C. Self-Regulatory Organization's Statement on Comments on the Proposed 
Rule Change Received From Members, Participants or Others

    Written comments on the proposed rule change were neither solicited 
nor received.

III. Date of Effectiveness of the Proposed Rule Change and Timing for 
Commission Action

    Within 35 days of the date of publication of this notice in the 
Federal Register or within such longer period (i) as the Commission may 
designate up to 90 days of such date if it finds such longer period to 
be appropriate and publishes its reasons for so finding, or (ii) as to 
which the Exchange consents, the Commission will:
    (A) By order approve the proposed rule change, or
    (B) Institute proceedings to determine whether the proposed rule 
change should be disapproved.

IV. Solicitation of Comments

    Interested persons are invited to submit written data, views, and 
arguments concerning the foregoing,

[[Page 11927]]

including whether the proposed rule change is consistent with the Act. 
Comments may be submitted by any of the following methods:

Electronic Comments

     Use the Commission's Internet comment form (http://www.sec.gov/rules/sro.shtml.
); or     Send an e-mail to rule-comments@sec.gov.
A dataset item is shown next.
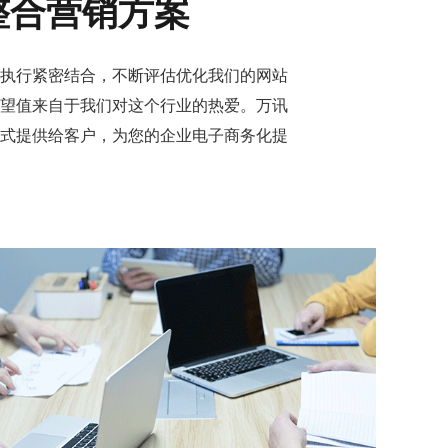
整合营销方案
执行紧密结合，不断评估优化我们的网站
望值来自于我们对这个行业的热爱。万讯
式提供给客户，为您的企业电子商务化提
Please include 

File Number SR-NYSE-2007-19 on the subject line.

Paper Comments

     Send paper comments in triplicate to Nancy M. Morris, 
Secretary, Securities and Exchange Commission, 100 F Street, NE., 
Washington, DC 20549-1090.
All submissions should refer to File Number SR-NYSE-2007-19. This file 
number should be included on the subject line if e-mail is used. To 
help the Commission process and review your comments more efficiently, 
please use only one method. The Commission will post all comments on 
the Commission's Internet Web site (http://www.sec.gov/rules/sro.shtml
). Copies of the submission, all subsequent amendments, all 

written statements with respect to the proposed rule change that are 
filed with the Commission, and all written communications relating to 
the proposed rule change between the Commission and any person, other 
than those that may be withheld from the public in accordance with the 
provisions of 5 U.S.C. 552, will be available for inspection and 
copying in the Commission's Public Reference Room. Copies of the filing 
also will be available for inspection and copying at the principal 
office of the Exchange. All comments received will be posted without 
change; the Commission does not edit personal identifying information 
from submissions. You should submit only information that you wish to 
make available publicly. All submissions should refer to File Number 
SR-NYSE-2007-19 and should be submitted on or before April 4, 2007.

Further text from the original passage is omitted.